[Stored entries]

=====

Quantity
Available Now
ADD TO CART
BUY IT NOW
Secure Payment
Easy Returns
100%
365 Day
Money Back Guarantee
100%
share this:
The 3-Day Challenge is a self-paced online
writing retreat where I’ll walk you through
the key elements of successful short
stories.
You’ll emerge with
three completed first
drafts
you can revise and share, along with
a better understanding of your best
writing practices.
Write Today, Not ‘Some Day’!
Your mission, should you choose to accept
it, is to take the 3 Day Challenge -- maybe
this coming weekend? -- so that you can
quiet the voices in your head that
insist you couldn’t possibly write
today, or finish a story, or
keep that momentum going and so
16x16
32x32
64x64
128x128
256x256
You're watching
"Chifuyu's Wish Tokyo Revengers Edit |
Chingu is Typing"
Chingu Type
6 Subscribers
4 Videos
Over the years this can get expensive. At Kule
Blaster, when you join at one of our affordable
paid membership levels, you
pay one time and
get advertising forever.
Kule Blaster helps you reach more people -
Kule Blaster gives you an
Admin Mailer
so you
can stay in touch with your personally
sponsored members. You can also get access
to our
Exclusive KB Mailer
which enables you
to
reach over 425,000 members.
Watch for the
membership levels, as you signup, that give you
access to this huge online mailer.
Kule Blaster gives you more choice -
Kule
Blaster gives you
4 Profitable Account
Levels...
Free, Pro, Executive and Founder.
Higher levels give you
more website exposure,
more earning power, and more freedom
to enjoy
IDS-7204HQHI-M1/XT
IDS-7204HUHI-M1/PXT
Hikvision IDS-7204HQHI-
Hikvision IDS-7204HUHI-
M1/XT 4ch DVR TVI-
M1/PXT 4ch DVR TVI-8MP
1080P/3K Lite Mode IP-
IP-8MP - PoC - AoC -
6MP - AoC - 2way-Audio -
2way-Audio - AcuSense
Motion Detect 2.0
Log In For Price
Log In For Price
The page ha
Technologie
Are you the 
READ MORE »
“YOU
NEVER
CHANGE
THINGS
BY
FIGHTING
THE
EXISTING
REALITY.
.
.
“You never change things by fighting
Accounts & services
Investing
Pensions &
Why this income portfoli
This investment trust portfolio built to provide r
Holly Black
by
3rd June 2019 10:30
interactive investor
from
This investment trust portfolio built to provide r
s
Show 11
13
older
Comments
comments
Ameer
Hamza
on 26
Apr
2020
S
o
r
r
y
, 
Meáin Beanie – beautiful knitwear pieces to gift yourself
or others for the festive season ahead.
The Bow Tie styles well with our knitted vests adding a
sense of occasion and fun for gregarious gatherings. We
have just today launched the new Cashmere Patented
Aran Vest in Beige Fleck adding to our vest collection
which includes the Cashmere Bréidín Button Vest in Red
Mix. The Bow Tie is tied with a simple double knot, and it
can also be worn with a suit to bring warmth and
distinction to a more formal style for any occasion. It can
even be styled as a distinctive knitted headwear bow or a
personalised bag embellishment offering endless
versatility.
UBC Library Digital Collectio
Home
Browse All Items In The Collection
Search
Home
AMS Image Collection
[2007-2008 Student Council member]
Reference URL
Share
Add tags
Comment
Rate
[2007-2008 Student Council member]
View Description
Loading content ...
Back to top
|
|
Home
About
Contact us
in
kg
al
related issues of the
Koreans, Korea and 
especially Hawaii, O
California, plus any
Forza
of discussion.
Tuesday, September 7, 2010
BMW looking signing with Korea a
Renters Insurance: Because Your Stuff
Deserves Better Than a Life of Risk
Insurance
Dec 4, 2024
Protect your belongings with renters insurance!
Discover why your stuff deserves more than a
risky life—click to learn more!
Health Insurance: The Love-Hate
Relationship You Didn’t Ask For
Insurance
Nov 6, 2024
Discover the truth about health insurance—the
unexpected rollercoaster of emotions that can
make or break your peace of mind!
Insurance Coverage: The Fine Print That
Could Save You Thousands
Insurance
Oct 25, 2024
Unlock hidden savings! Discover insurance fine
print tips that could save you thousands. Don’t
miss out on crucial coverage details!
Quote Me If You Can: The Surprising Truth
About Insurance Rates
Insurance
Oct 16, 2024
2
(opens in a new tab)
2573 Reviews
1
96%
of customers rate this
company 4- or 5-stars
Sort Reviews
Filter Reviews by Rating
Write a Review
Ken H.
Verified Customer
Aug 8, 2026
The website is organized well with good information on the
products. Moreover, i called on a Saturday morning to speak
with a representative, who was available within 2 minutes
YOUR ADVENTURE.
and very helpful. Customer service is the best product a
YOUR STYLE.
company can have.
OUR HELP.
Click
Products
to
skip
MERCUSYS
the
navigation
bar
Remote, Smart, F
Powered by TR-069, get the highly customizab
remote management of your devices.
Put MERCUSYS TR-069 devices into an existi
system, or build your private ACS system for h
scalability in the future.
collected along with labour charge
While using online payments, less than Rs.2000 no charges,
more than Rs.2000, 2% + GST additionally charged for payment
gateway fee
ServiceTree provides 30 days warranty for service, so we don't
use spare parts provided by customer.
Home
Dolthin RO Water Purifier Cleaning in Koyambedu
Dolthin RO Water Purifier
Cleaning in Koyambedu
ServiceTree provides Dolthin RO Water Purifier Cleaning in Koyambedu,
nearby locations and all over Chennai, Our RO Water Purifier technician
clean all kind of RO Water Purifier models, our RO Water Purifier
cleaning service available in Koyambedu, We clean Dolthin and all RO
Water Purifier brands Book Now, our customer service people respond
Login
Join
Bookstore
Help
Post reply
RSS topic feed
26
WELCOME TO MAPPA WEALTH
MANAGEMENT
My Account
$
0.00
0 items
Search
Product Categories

=====

WHAT YOU NEED TO DO - From the line containing "2573 Reviews" down to the last line of the data, transcribe every line exactly; nothing else should appear.

TASK OUTPUT -
2573 Reviews
1
96%
of customers rate this
company 4- or 5-stars
Sort Reviews
Filter Reviews by Rating
Write a Review
Ken H.
Verified Customer
Aug 8, 2026
The website is organized well with good information on the
products. Moreover, i called on a Saturday morning to speak
with a representative, who was available within 2 minutes
YOUR ADVENTURE.
and very helpful. Customer service is the best product a
YOUR STYLE.
company can have.
OUR HELP.
Click
Products
to
skip
MERCUSYS
the
navigation
bar
Remote, Smart, F
Powered by TR-069, get the highly customizab
remote management of your devices.
Put MERCUSYS TR-069 devices into an existi
system, or build your private ACS system for h
scalability in the future.
collected along with labour charge
While using online payments, less than Rs.2000 no charges,
more than Rs.2000, 2% + GST additionally charged for payment
gateway fee
ServiceTree provides 30 days warranty for service, so we don't
use spare parts provided by customer.
Home
Dolthin RO Water Purifier Cleaning in Koyambedu
Dolthin RO Water Purifier
Cleaning in Koyambedu
ServiceTree provides Dolthin RO Water Purifier Cleaning in Koyambedu,
nearby locations and all over Chennai, Our RO Water Purifier technician
clean all kind of RO Water Purifier models, our RO Water Purifier
cleaning service available in Koyambedu, We clean Dolthin and all RO
Water Purifier brands Book Now, our customer service people respond
Login
Join
Bookstore
Help
Post reply
RSS topic feed
26
WELCOME TO MAPPA WEALTH
MANAGEMENT
My Account
$
0.00
0 items
Search
Product Categories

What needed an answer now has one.